When Paul begins this prayer, he begins simply by blessing the Lord and praising the God who, from the beginning chose us – not randomly – but in Christ. This phrase ‘in Christ’ appears again and again in this reading; it almost becomes a punctuation mark that Paul users to remind us that the whole of our life revolves around the person of Jesus. Everything that happens occurs in relationship to the Messiah, to the king, to the Christ. Jesus is the source of all that happens. He created us and chose us; he destined us to be in him. Even before we were created; even before our parents made love to conceive us; even before we were only a twinkling in our parent’s eyes the Lord destined us to be his own. Not simply to sit back and think that this is lovely; this is wonderful. No – we were commissioned for a purpose.

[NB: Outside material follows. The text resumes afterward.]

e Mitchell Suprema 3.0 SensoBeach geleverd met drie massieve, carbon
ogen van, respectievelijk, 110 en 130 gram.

This purpose is to ‘praise the glory of his grace.’ This purpose is to be his hands and feet; this purpose is to continue to build the kingdom of God here on earth – to be the bearers of his mission; to be the ones who bring the kingdom of God to birth in our world. That is that whole sense of the inheritance – that Paul talks about at the end of our reading. That the Lord has given us all of these gifts, all of these treasures and wonders as the first down payment of what is to come – that whole sense of the new creation that the Lord is preparing for us.

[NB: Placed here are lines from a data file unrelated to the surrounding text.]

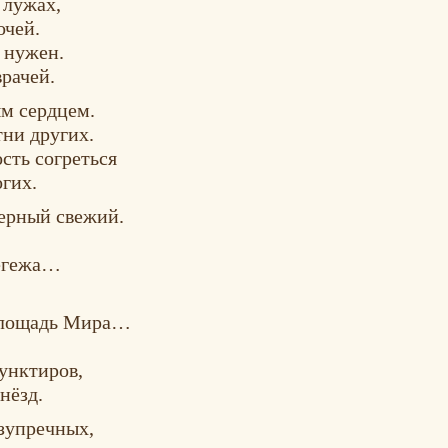
 лужах,
очей.
 нужен.
рачей.
м сердцем.
тни других.
сть согреться
огих.
верный свежий.
Сегежа…
 площадь Мира…
унктиров,
нёзд.
езупречных,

So we have this place in history – we have this place as his people; chosen to be his own. So I invite you today to take time to sit with this reading and read the first part of the letter to the Ephesians (Eph 1:3-14). These 12 verses in a sense sum up so much of our whole history is about and gives us this opportunity to see the lay of the land and to see our place within it. Let us make this prayer our own. Let us also bless God the Father of our Lord Jesus Christ who has chosen us to be his own adopted sons and daughters. Amen.